REQUIRED ACTION> Transcribe, word for word, only the lines from the one containing "List UI elements" through the end of the material below. Pictures stay out.

%%

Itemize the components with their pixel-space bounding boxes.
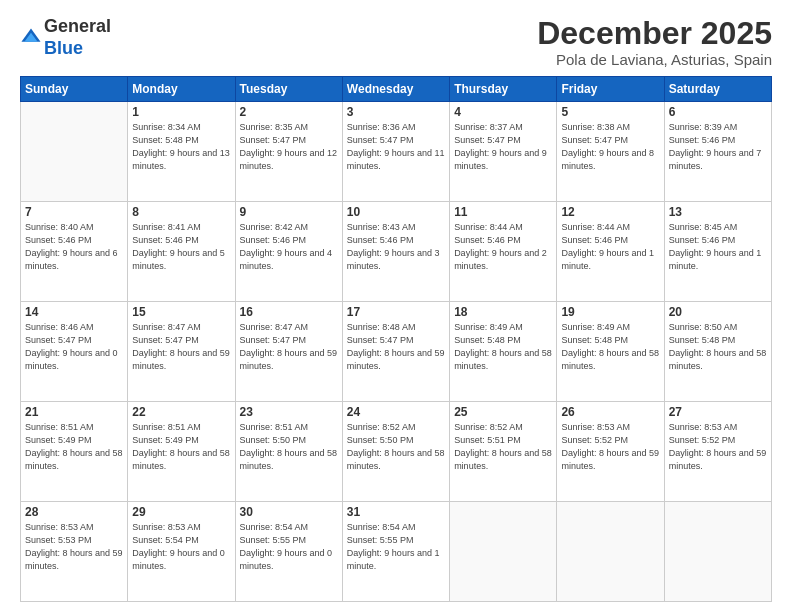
table-row: 22Sunrise: 8:51 AM Sunset: 5:49 PM Dayli… xyxy=(128,402,235,502)
day-number: 11 xyxy=(454,205,552,219)
day-number: 17 xyxy=(347,305,445,319)
col-thursday: Thursday xyxy=(450,77,557,102)
table-row: 30Sunrise: 8:54 AM Sunset: 5:55 PM Dayli… xyxy=(235,502,342,602)
table-row xyxy=(450,502,557,602)
day-number: 25 xyxy=(454,405,552,419)
day-number: 15 xyxy=(132,305,230,319)
table-row: 24Sunrise: 8:52 AM Sunset: 5:50 PM Dayli… xyxy=(342,402,449,502)
day-number: 1 xyxy=(132,105,230,119)
day-info: Sunrise: 8:53 AM Sunset: 5:52 PM Dayligh… xyxy=(561,421,659,473)
day-number: 29 xyxy=(132,505,230,519)
day-number: 16 xyxy=(240,305,338,319)
col-saturday: Saturday xyxy=(664,77,771,102)
day-info: Sunrise: 8:40 AM Sunset: 5:46 PM Dayligh… xyxy=(25,221,123,273)
table-row: 7Sunrise: 8:40 AM Sunset: 5:46 PM Daylig… xyxy=(21,202,128,302)
day-number: 23 xyxy=(240,405,338,419)
table-row: 9Sunrise: 8:42 AM Sunset: 5:46 PM Daylig… xyxy=(235,202,342,302)
day-number: 4 xyxy=(454,105,552,119)
day-info: Sunrise: 8:45 AM Sunset: 5:46 PM Dayligh… xyxy=(669,221,767,273)
day-info: Sunrise: 8:50 AM Sunset: 5:48 PM Dayligh… xyxy=(669,321,767,373)
day-info: Sunrise: 8:41 AM Sunset: 5:46 PM Dayligh… xyxy=(132,221,230,273)
logo-icon xyxy=(20,27,42,49)
table-row: 13Sunrise: 8:45 AM Sunset: 5:46 PM Dayli… xyxy=(664,202,771,302)
logo: General Blue xyxy=(20,16,111,59)
day-number: 3 xyxy=(347,105,445,119)
day-number: 13 xyxy=(669,205,767,219)
day-number: 12 xyxy=(561,205,659,219)
table-row: 25Sunrise: 8:52 AM Sunset: 5:51 PM Dayli… xyxy=(450,402,557,502)
table-row: 15Sunrise: 8:47 AM Sunset: 5:47 PM Dayli… xyxy=(128,302,235,402)
title-block: December 2025 Pola de Laviana, Asturias,… xyxy=(537,16,772,68)
day-number: 21 xyxy=(25,405,123,419)
table-row xyxy=(21,102,128,202)
day-info: Sunrise: 8:39 AM Sunset: 5:46 PM Dayligh… xyxy=(669,121,767,173)
col-wednesday: Wednesday xyxy=(342,77,449,102)
table-row: 14Sunrise: 8:46 AM Sunset: 5:47 PM Dayli… xyxy=(21,302,128,402)
table-row xyxy=(664,502,771,602)
calendar-header-row: Sunday Monday Tuesday Wednesday Thursday… xyxy=(21,77,772,102)
day-info: Sunrise: 8:54 AM Sunset: 5:55 PM Dayligh… xyxy=(347,521,445,573)
day-number: 24 xyxy=(347,405,445,419)
day-info: Sunrise: 8:44 AM Sunset: 5:46 PM Dayligh… xyxy=(454,221,552,273)
day-info: Sunrise: 8:48 AM Sunset: 5:47 PM Dayligh… xyxy=(347,321,445,373)
table-row: 17Sunrise: 8:48 AM Sunset: 5:47 PM Dayli… xyxy=(342,302,449,402)
col-tuesday: Tuesday xyxy=(235,77,342,102)
day-info: Sunrise: 8:51 AM Sunset: 5:50 PM Dayligh… xyxy=(240,421,338,473)
day-number: 22 xyxy=(132,405,230,419)
table-row: 28Sunrise: 8:53 AM Sunset: 5:53 PM Dayli… xyxy=(21,502,128,602)
logo-blue-text: Blue xyxy=(44,38,83,58)
table-row: 8Sunrise: 8:41 AM Sunset: 5:46 PM Daylig… xyxy=(128,202,235,302)
table-row: 6Sunrise: 8:39 AM Sunset: 5:46 PM Daylig… xyxy=(664,102,771,202)
day-info: Sunrise: 8:51 AM Sunset: 5:49 PM Dayligh… xyxy=(25,421,123,473)
day-info: Sunrise: 8:34 AM Sunset: 5:48 PM Dayligh… xyxy=(132,121,230,173)
day-number: 2 xyxy=(240,105,338,119)
day-number: 10 xyxy=(347,205,445,219)
day-number: 7 xyxy=(25,205,123,219)
day-number: 9 xyxy=(240,205,338,219)
logo-general-text: General xyxy=(44,16,111,36)
day-info: Sunrise: 8:47 AM Sunset: 5:47 PM Dayligh… xyxy=(132,321,230,373)
table-row: 29Sunrise: 8:53 AM Sunset: 5:54 PM Dayli… xyxy=(128,502,235,602)
day-info: Sunrise: 8:35 AM Sunset: 5:47 PM Dayligh… xyxy=(240,121,338,173)
header: General Blue December 2025 Pola de Lavia… xyxy=(20,16,772,68)
day-number: 26 xyxy=(561,405,659,419)
table-row: 23Sunrise: 8:51 AM Sunset: 5:50 PM Dayli… xyxy=(235,402,342,502)
table-row xyxy=(557,502,664,602)
page: General Blue December 2025 Pola de Lavia… xyxy=(0,0,792,612)
day-number: 19 xyxy=(561,305,659,319)
day-info: Sunrise: 8:51 AM Sunset: 5:49 PM Dayligh… xyxy=(132,421,230,473)
location: Pola de Laviana, Asturias, Spain xyxy=(537,51,772,68)
day-info: Sunrise: 8:43 AM Sunset: 5:46 PM Dayligh… xyxy=(347,221,445,273)
table-row: 12Sunrise: 8:44 AM Sunset: 5:46 PM Dayli… xyxy=(557,202,664,302)
table-row: 1Sunrise: 8:34 AM Sunset: 5:48 PM Daylig… xyxy=(128,102,235,202)
day-info: Sunrise: 8:42 AM Sunset: 5:46 PM Dayligh… xyxy=(240,221,338,273)
table-row: 21Sunrise: 8:51 AM Sunset: 5:49 PM Dayli… xyxy=(21,402,128,502)
col-friday: Friday xyxy=(557,77,664,102)
table-row: 11Sunrise: 8:44 AM Sunset: 5:46 PM Dayli… xyxy=(450,202,557,302)
col-monday: Monday xyxy=(128,77,235,102)
day-info: Sunrise: 8:47 AM Sunset: 5:47 PM Dayligh… xyxy=(240,321,338,373)
day-number: 6 xyxy=(669,105,767,119)
table-row: 10Sunrise: 8:43 AM Sunset: 5:46 PM Dayli… xyxy=(342,202,449,302)
table-row: 16Sunrise: 8:47 AM Sunset: 5:47 PM Dayli… xyxy=(235,302,342,402)
table-row: 20Sunrise: 8:50 AM Sunset: 5:48 PM Dayli… xyxy=(664,302,771,402)
table-row: 19Sunrise: 8:49 AM Sunset: 5:48 PM Dayli… xyxy=(557,302,664,402)
day-info: Sunrise: 8:38 AM Sunset: 5:47 PM Dayligh… xyxy=(561,121,659,173)
table-row: 4Sunrise: 8:37 AM Sunset: 5:47 PM Daylig… xyxy=(450,102,557,202)
day-info: Sunrise: 8:53 AM Sunset: 5:54 PM Dayligh… xyxy=(132,521,230,573)
day-info: Sunrise: 8:52 AM Sunset: 5:51 PM Dayligh… xyxy=(454,421,552,473)
day-number: 5 xyxy=(561,105,659,119)
calendar: Sunday Monday Tuesday Wednesday Thursday… xyxy=(20,76,772,602)
day-info: Sunrise: 8:54 AM Sunset: 5:55 PM Dayligh… xyxy=(240,521,338,573)
table-row: 31Sunrise: 8:54 AM Sunset: 5:55 PM Dayli… xyxy=(342,502,449,602)
table-row: 27Sunrise: 8:53 AM Sunset: 5:52 PM Dayli… xyxy=(664,402,771,502)
table-row: 3Sunrise: 8:36 AM Sunset: 5:47 PM Daylig… xyxy=(342,102,449,202)
day-info: Sunrise: 8:46 AM Sunset: 5:47 PM Dayligh… xyxy=(25,321,123,373)
day-number: 27 xyxy=(669,405,767,419)
month-title: December 2025 xyxy=(537,16,772,51)
day-info: Sunrise: 8:49 AM Sunset: 5:48 PM Dayligh… xyxy=(561,321,659,373)
table-row: 18Sunrise: 8:49 AM Sunset: 5:48 PM Dayli… xyxy=(450,302,557,402)
day-number: 14 xyxy=(25,305,123,319)
day-number: 20 xyxy=(669,305,767,319)
day-info: Sunrise: 8:36 AM Sunset: 5:47 PM Dayligh… xyxy=(347,121,445,173)
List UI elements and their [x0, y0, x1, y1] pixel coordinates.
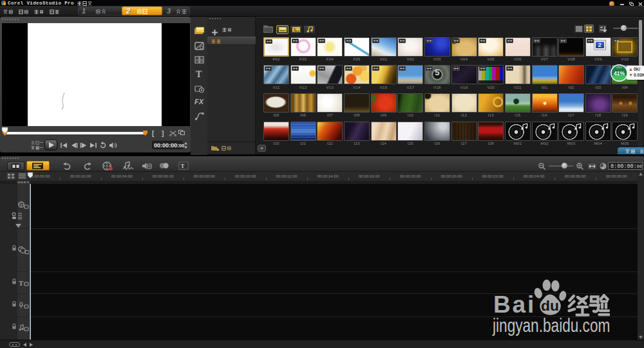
- svg-text:T: T: [181, 163, 185, 169]
- svg-text:A: A: [196, 58, 199, 62]
- svg-text:41%: 41%: [614, 70, 625, 77]
- svg-text:du: du: [541, 297, 559, 314]
- svg-text:B: B: [200, 58, 204, 62]
- svg-text:T: T: [19, 279, 24, 287]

%%

OUTPUT FOR THIS EXERCISE>
List UI elements and their [x0, y0, x1, y1] pixel coordinates.
- svg-text:T: T: [181, 163, 185, 169]
- svg-text:A: A: [196, 58, 199, 62]
- svg-text:41%: 41%: [614, 70, 625, 77]
- svg-text:du: du: [541, 297, 559, 314]
- svg-text:B: B: [200, 58, 204, 62]
- svg-text:T: T: [19, 279, 24, 287]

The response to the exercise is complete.